Global Leaders: Defining Relevant Leadership for the 21st Century
Gray, Bradley S.
:
2006-12-11
Abstract
LEADERSHIP AND POLICY STUDIES
GLOBAL LEADERS: DEFINING RELEVANT LEADERSHIP
FOR THE 21ST CENTURY
BRADLEY STEVEN GRAY
Dissertation under the direction of Professor Robert L. Crowson
After an age of leadership defined by the norms and demands of an industrial era, the forces of globalization at the beginning of the 21st century, primarily ushered in by logarithmic advances of technology, have created the demand for leadership, identified in this phenomenological study as “global leadership.” Based upon demand identifiers describing the realities of the current stage(s) of globalization–bypass, simultaneity, mobility, pluralism, change, and integration–six leadership capacities were extrapolated to establish criteria upon which to analyze an effective leader in this context. Foundational is a distinction between “competencies” and “capacities” in global leadership. Where competencies are skill and task based with limited ability to fulfill adaptive work, capacities are skills and abilities that enable one to regenerate growth based on adaptive challenges, and thus innovation. The six global leader capacities forming the filter for analysis are the capacity for self-transformation, capacity of the contextual self, capacity for omnicompetence, capacity for reframing the gifts of leadership, capacity for ethnorelativism, and the capacity for transcendence.
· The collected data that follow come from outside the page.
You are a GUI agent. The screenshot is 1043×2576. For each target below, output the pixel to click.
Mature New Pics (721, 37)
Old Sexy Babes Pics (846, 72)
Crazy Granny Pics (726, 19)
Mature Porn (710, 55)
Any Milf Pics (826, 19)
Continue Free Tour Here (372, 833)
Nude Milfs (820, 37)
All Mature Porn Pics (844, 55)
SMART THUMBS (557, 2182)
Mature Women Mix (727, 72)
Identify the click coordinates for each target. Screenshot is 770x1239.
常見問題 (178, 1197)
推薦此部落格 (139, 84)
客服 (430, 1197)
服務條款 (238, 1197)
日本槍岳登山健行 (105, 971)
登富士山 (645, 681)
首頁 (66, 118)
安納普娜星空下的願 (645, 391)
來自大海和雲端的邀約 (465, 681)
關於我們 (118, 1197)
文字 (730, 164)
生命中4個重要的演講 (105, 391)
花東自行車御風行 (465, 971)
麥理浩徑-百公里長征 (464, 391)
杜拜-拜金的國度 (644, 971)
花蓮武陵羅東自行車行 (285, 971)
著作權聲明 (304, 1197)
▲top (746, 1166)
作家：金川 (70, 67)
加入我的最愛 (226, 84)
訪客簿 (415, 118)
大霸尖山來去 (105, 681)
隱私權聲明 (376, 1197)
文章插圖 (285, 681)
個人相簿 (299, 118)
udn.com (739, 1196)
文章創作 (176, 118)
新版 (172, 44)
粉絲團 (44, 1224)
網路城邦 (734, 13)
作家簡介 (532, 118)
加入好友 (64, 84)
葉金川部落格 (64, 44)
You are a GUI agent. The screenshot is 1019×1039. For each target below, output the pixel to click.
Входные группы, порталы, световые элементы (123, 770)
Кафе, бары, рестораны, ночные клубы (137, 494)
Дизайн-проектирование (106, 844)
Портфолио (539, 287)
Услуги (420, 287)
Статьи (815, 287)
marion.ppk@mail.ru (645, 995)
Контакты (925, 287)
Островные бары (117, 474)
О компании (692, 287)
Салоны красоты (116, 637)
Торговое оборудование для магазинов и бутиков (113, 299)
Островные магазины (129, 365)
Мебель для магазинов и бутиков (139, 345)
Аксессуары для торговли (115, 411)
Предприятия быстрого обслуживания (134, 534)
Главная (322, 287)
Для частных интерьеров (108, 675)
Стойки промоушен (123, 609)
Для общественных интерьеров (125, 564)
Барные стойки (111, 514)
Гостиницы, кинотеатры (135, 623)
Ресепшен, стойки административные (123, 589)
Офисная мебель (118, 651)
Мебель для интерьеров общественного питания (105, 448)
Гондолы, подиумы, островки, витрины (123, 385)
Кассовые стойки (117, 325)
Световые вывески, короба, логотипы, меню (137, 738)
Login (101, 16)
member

In the case of the global leader, these six capacities engage simultaneously to create the synergistic phenomenon. Two archetypal cases are considered. Findings identify that global leaders are found throughout societies although few of them are noticed because the infrastructure of leadership development, including the education systems, are geared to develop leaders for industrial model work. Global leaders are not necessarily international leaders, and it is not a contradiction for a global leader not to lead in an international context. A corollary relationship between pairs of the criteria capacities surfaces as three interacting systems: problem solving system, motivation leadership system, and transcendent leadership system, a sophisticated relationship of behaviors. Most useful are the six criteria and their systemic, integrated engagement in the global leader as these are viable as units of development. The study identifies a developmental process, and a developmental model that applies across sectors of work, ethnic, and national backgrounds. Global leadership is a human phenomenon, not confined to sector of work, geography, or other limiting boundaries, real or created.